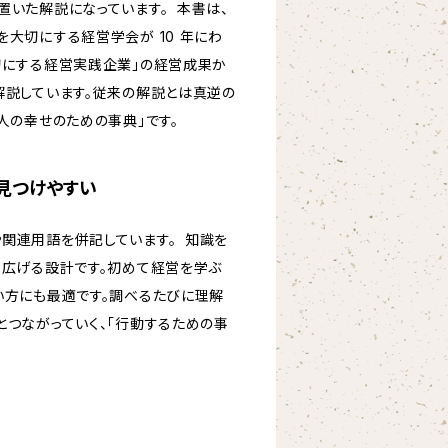
置いた解説になっています。 本書は、
大切にする経営学会が 10 年にわ
切にする経営実践企業」の経営成果か
解説しています。従来の解説とは真逆の
人の幸せのための事典」です。
見つけやすい
関連用語を併記しています。 知識を
て広げる設計です。初めて経営を学ぶ
い方にも最適です。調べるたびに理解
とつながっていく、「行動するための事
■ ■ ■ ■ ■
Work to complete: Transcribe the line that contains "大切にする経営学会が 10 年にわ" exactly, then each line after it through the end of the material. Nothing else belongs in the output.

Result:
大切にする経営学会が 10 年にわ
切にする経営実践企業」の経営成果か
解説しています。従来の解説とは真逆の
人の幸せのための事典」です。
見つけやすい
関連用語を併記しています。 知識を
て広げる設計です。初めて経営を学ぶ
い方にも最適です。調べるたびに理解
とつながっていく、「行動するための事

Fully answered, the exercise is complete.